Data provided section start
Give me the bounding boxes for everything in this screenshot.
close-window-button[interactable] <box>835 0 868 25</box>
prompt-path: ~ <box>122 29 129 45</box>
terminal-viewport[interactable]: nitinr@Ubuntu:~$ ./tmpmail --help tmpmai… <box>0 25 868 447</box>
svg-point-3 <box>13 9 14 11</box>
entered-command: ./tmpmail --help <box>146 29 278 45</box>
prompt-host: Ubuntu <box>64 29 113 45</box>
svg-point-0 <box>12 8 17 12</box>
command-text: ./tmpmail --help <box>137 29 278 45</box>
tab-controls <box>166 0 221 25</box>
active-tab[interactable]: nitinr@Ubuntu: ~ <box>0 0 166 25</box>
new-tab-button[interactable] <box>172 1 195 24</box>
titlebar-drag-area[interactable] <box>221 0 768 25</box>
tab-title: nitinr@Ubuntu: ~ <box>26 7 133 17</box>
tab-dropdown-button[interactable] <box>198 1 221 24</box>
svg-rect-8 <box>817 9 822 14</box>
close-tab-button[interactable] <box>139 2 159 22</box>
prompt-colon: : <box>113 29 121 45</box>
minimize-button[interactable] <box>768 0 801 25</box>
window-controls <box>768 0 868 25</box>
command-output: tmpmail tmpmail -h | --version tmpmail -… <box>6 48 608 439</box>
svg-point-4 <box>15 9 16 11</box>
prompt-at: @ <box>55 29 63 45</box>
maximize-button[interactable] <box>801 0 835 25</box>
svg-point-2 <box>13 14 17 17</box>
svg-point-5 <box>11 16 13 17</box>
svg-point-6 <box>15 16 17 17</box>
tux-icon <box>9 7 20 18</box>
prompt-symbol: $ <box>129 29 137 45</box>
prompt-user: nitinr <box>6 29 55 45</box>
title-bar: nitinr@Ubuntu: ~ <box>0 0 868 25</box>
Data provided section end
Data provided section start
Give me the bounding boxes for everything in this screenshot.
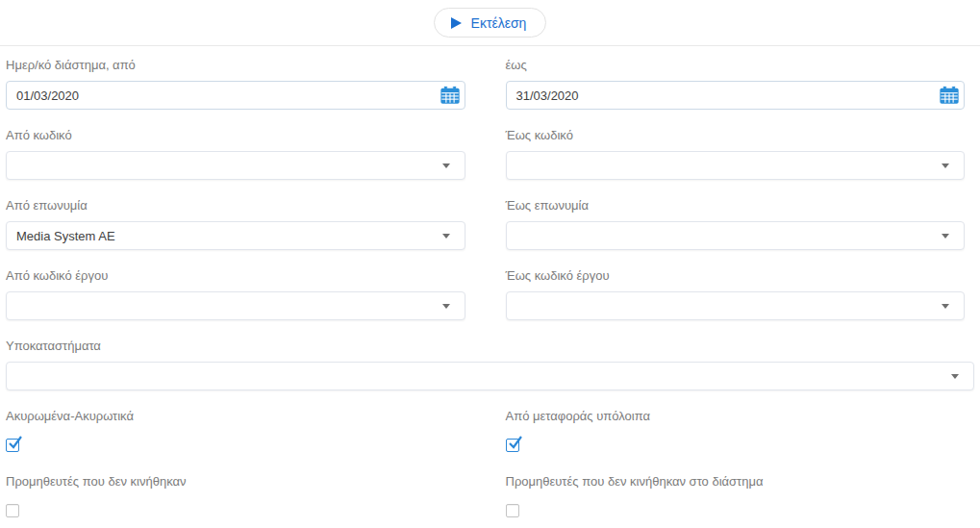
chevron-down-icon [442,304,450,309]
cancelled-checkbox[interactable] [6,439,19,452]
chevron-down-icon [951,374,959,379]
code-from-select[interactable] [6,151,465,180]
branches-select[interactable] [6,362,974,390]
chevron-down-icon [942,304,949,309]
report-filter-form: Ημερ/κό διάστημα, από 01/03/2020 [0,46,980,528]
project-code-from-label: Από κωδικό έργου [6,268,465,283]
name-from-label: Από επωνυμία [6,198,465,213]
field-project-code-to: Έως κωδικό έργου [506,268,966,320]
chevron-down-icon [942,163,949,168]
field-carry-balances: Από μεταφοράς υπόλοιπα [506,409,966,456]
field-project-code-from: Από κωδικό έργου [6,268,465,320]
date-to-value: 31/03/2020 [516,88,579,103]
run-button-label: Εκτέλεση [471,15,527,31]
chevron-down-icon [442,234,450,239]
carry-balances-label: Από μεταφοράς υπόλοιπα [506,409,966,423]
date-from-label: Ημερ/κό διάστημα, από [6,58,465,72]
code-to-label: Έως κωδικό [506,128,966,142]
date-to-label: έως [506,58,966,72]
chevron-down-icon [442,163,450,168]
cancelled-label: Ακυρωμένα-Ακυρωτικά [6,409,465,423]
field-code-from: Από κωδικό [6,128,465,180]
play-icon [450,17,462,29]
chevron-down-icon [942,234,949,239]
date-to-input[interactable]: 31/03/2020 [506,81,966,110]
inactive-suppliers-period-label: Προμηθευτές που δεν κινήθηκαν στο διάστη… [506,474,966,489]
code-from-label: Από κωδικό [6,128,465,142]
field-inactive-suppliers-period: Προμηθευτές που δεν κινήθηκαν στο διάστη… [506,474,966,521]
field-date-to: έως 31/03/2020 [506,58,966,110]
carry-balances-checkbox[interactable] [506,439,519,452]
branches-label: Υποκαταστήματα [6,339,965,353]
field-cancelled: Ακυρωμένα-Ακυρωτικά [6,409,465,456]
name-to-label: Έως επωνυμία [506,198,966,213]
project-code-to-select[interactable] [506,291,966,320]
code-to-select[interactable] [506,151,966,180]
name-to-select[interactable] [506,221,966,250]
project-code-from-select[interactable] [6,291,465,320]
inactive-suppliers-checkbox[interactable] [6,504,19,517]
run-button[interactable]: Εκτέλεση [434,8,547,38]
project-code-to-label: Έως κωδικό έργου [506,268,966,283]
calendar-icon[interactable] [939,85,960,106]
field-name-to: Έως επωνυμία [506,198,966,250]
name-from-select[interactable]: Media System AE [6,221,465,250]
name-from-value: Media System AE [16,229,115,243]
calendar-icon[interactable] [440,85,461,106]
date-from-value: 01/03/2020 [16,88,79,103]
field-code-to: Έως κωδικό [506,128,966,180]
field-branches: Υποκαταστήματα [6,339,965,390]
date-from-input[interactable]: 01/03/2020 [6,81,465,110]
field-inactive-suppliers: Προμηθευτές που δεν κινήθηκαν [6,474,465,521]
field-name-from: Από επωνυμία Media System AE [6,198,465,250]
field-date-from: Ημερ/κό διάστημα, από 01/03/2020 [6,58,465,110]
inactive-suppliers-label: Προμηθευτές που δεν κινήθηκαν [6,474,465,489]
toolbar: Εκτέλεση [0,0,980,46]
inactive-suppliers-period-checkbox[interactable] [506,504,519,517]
Data provided section end
Data provided section start
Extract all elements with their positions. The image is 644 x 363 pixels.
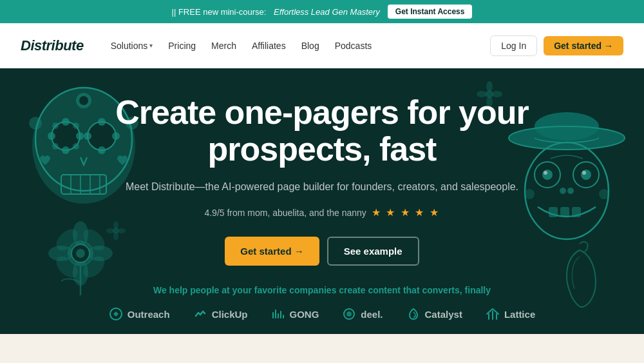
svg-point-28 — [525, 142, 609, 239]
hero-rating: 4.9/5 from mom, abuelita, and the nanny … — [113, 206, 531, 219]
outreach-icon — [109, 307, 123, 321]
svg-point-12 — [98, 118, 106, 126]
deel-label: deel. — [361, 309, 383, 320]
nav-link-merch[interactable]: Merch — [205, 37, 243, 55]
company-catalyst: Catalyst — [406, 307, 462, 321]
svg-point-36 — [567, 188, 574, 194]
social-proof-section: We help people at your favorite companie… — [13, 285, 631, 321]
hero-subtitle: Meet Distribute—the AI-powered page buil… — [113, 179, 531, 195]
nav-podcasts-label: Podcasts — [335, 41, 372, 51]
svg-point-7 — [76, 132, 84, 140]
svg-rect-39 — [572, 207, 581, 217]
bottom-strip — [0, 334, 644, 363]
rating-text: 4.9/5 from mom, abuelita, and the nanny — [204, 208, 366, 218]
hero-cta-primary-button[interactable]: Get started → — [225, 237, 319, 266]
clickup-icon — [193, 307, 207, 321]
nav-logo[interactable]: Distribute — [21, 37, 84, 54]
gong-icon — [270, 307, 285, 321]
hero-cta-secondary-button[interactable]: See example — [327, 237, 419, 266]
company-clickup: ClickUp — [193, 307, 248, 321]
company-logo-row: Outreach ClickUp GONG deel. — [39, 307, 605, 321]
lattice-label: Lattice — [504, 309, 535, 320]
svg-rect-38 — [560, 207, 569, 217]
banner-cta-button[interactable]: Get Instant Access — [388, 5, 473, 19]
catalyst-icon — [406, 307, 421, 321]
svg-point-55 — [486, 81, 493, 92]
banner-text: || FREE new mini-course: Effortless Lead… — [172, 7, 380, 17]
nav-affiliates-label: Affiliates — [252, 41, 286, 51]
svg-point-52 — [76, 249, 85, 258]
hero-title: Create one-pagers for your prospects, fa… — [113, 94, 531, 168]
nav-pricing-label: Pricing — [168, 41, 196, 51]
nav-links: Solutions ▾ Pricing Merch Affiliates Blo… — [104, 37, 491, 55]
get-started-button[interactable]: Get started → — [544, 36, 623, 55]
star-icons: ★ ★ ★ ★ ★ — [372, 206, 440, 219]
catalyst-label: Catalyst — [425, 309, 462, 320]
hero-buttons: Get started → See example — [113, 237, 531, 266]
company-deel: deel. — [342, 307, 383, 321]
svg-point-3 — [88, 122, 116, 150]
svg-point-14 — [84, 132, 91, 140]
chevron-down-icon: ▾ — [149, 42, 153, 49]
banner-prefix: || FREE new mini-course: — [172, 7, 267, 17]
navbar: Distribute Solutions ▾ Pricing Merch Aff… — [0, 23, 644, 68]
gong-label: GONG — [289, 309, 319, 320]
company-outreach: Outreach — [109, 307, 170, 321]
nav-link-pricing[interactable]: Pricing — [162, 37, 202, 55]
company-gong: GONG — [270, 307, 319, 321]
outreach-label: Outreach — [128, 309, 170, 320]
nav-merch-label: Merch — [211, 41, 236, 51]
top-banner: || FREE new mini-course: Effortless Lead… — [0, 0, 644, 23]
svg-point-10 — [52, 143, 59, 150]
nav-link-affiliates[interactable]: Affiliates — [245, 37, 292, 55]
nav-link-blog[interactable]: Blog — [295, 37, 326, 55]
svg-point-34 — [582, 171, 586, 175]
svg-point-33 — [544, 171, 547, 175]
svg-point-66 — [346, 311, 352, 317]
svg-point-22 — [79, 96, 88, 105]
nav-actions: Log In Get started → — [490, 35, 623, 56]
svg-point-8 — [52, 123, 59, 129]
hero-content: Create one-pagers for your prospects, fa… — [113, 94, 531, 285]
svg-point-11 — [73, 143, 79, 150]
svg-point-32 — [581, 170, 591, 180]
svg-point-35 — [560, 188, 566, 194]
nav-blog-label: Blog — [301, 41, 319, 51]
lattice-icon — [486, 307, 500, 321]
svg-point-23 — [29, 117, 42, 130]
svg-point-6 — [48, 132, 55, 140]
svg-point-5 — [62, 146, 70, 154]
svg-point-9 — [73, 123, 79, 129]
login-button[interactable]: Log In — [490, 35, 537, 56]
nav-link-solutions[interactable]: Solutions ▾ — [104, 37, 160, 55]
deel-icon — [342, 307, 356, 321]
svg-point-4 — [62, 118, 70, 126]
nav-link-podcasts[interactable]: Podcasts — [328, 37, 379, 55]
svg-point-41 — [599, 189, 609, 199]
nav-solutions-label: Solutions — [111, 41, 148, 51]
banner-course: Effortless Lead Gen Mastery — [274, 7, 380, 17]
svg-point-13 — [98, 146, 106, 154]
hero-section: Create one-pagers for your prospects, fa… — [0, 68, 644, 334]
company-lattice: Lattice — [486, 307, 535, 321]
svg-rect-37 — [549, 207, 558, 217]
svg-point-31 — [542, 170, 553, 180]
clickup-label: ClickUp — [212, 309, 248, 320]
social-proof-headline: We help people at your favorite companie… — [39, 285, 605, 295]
Data provided section end
## [Work to complete]
From the records above, report the number of lines that hold the string "banner" and add nothing.

## [Written response]
5